Historically, February is a favorable month for Bitcoin, and this year was positive too. On the other hand, March has been negative for most of the past years.
In the past few months, the markets’ key drivers were macro, more exactly central banks, interest rates, Covid 19, and inflation. In early February, the macro was the main topic, but in the second part of the month, the attention of all market participants have moved to the Russian – Ukrainian crisis. On Friday 24th, when Russia invaded Ukraine was bloody for all the markets. All the information was priced in the markets quickly. All risk assets have recovered in the several subsequent sessions. However, Russia provides Europe with 60% of its gas needs, and Ukraine is a leading exporter of purified neon gas necessary for lasers that design chips. The consequence of supply chain disruptions caused by war likely has not been priced in.
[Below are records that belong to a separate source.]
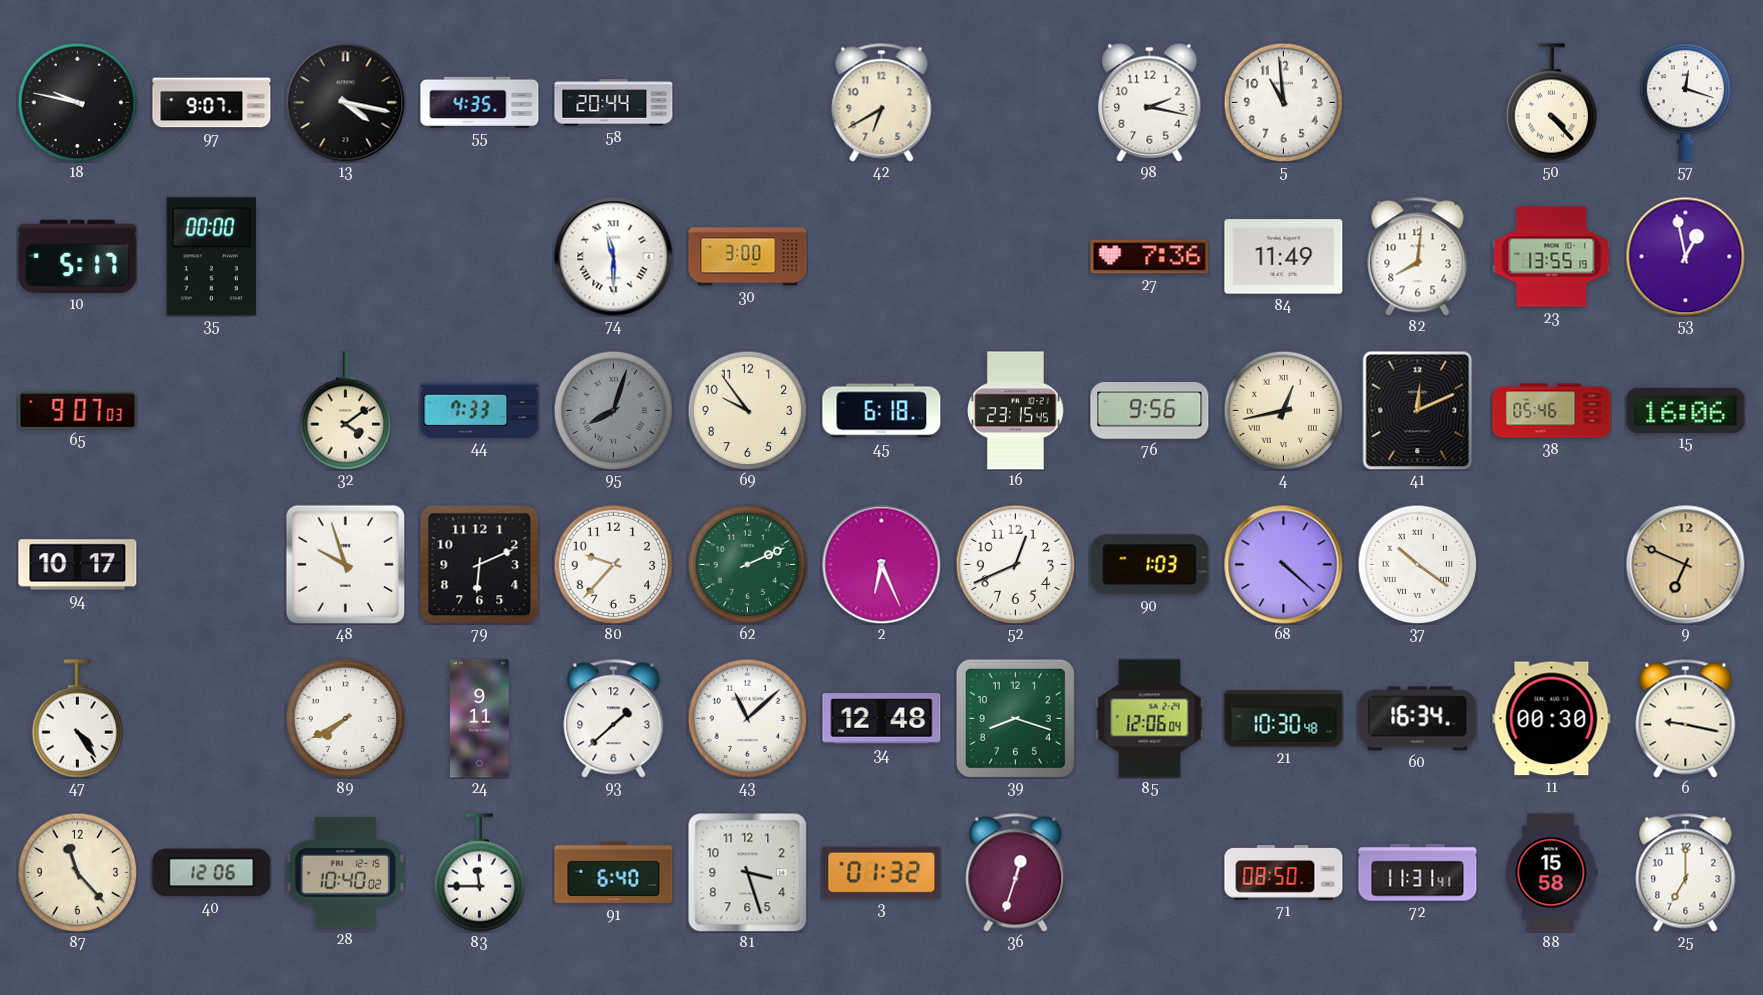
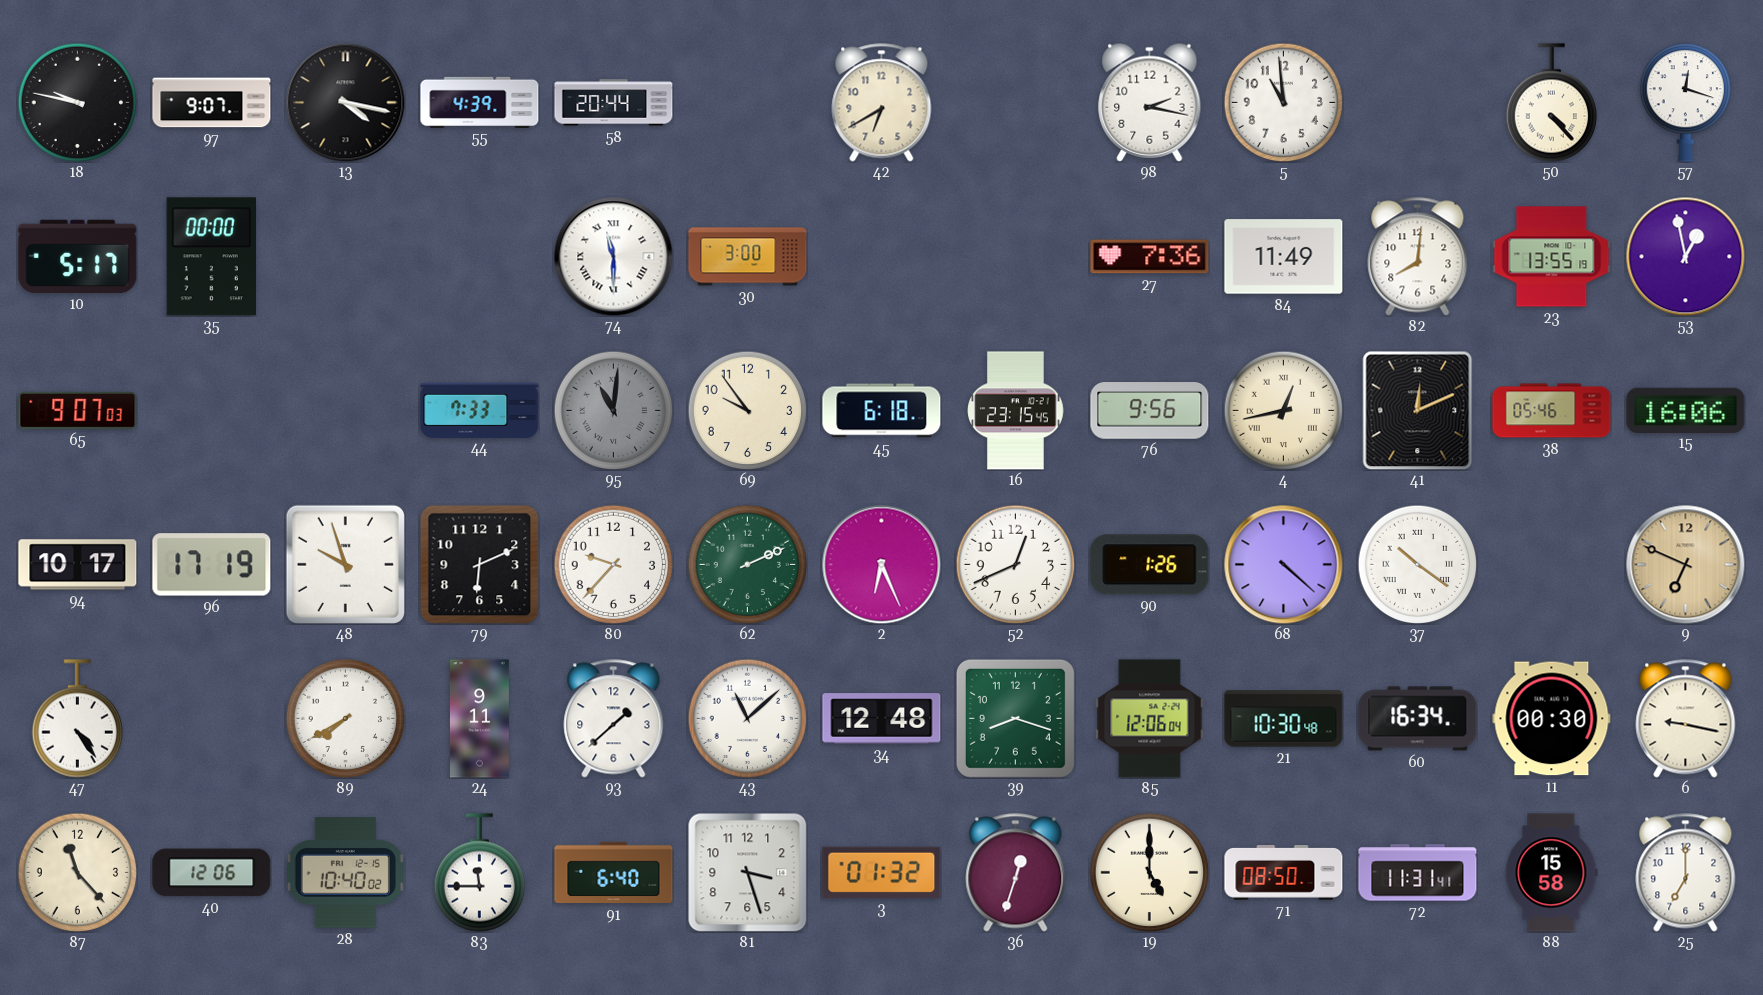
55: 4:35 -> 4:39
32: 4:09 -> none
95: 8:03 -> 11:01
96: none -> 17:19
90: 1:03 -> 1:26
19: none -> 5:00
For crypto markets, February was a choppy month. With massive pumps and dumps, the price fluctuated between $33 and $45k. One news that gained much attention was that a couple was arrested for alleged money laundering of $4.5 billion in Bitcoin in the US. According to the media, this money was linked to the Bitfinex hack back in 2016.
Long term view is still negative until Bitcoin price stays below crucial (weekly) trendlines.
In the short term, the crypto market price trend is on pause. Our market view is neutral.
DISCLAIMER: This article is for informational and discussion purposes only and does not constitute a marketing message, an investment survey, an investment recommendation, or investment advice. The article was prepared exclusively for a better understanding of market dynamics.